Oak Bay development means another old house is barged away

CHEK

WATCH: Increased development in Oak Bay means more older homes are being barged away to the Gulf and San Juan Islands. Tess van Straaten reports.

A steel ramp is carefully lowered into place Thursday evening as workers get ready to move another Oak Bay home to a waiting barge in McNeill Bay and it doesn’t take long for a small crowd to gather to watch the spectacle. 

“It’s fun to watch,” says resident Joseph Blake. “That is a good crew!”

Nickel Brothers carefully moved the home through South Oak Bay, rounding sharp corners before finally inching along scenic Beach Drive in what’s becoming an all too common sight in Vancouver Island’s priciest real estate market.

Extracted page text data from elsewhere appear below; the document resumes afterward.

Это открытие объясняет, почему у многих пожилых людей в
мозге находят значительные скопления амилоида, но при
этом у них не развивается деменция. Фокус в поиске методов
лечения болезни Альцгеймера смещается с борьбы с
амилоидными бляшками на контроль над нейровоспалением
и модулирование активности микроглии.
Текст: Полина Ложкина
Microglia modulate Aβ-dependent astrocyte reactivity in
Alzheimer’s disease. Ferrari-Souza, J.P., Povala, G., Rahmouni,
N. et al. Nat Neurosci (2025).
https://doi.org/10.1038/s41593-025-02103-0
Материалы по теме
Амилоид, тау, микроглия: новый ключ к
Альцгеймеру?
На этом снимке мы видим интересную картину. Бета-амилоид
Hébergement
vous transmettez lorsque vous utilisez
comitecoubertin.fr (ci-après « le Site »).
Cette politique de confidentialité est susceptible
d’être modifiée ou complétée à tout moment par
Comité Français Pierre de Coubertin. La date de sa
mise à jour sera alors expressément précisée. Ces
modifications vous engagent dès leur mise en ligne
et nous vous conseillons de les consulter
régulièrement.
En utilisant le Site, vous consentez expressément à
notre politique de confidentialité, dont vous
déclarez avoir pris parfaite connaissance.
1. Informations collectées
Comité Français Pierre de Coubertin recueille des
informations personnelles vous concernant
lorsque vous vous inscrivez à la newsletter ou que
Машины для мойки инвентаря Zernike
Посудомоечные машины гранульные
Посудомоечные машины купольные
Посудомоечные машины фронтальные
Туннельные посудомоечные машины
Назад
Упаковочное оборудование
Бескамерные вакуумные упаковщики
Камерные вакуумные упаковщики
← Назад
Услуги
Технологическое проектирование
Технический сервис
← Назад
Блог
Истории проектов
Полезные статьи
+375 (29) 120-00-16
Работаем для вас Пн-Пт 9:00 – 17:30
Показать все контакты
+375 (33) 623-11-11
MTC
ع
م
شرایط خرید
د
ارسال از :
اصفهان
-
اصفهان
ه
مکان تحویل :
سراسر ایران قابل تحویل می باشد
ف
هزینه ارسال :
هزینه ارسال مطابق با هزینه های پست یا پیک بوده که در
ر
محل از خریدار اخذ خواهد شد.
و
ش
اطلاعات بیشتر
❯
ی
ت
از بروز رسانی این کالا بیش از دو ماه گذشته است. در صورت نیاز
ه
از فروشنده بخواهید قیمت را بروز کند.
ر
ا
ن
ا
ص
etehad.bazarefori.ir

“It’s getting really busy again,” says Tim Connelly of Nickel Brothers. “Lots of people see this as an alternative to building or buying and it’s reasonably affordable for a comparative point of view.”

Nickel Brothers moves more than 100 houses a year.

Many can be bought for less than $100,000 ? far less than the cost to build a new home ? and increasingly, some of the homes being moved are even high-end.

“The houses range in value,” Connelly explains. “We get million dollar houses now that aren’t suitable for people and they want them removed.”

As this older home is delicately driven onto the ramp, it’s a bittersweet moment for the Willard family, who grew up in the home that their parents lived in for more than half a century.

“Definitely bittersweet and breaking all of our hearts,” says Lynn Willard, who watched the house move with her two sisters. “My mom and dad lived in that house for 53-years and to see it leaving Oak Bay definitely brings a tear.”

And they’re not the only ones.

Many people who gathered to watch wondered why so many area homes are being barged to the Gulf and San Juan Islands, Sunshine Coast and other parts of Vancouver Island to make way for redevelopment.

“It’s sad to see another Oak Bay home float away,” says Joseph Blake. “It’s good it’s not knocked down, which usually takes 15 minutes and history is gone, but we can use them here for young families and tradesman.”

As the latest house sails away, it doesn’t yet have a new home to go to.

Officials say it’s likely destined for the Gulf Islands but while it waits for a new owner, it will be at the Nickel Brothers storage facility in Sidney.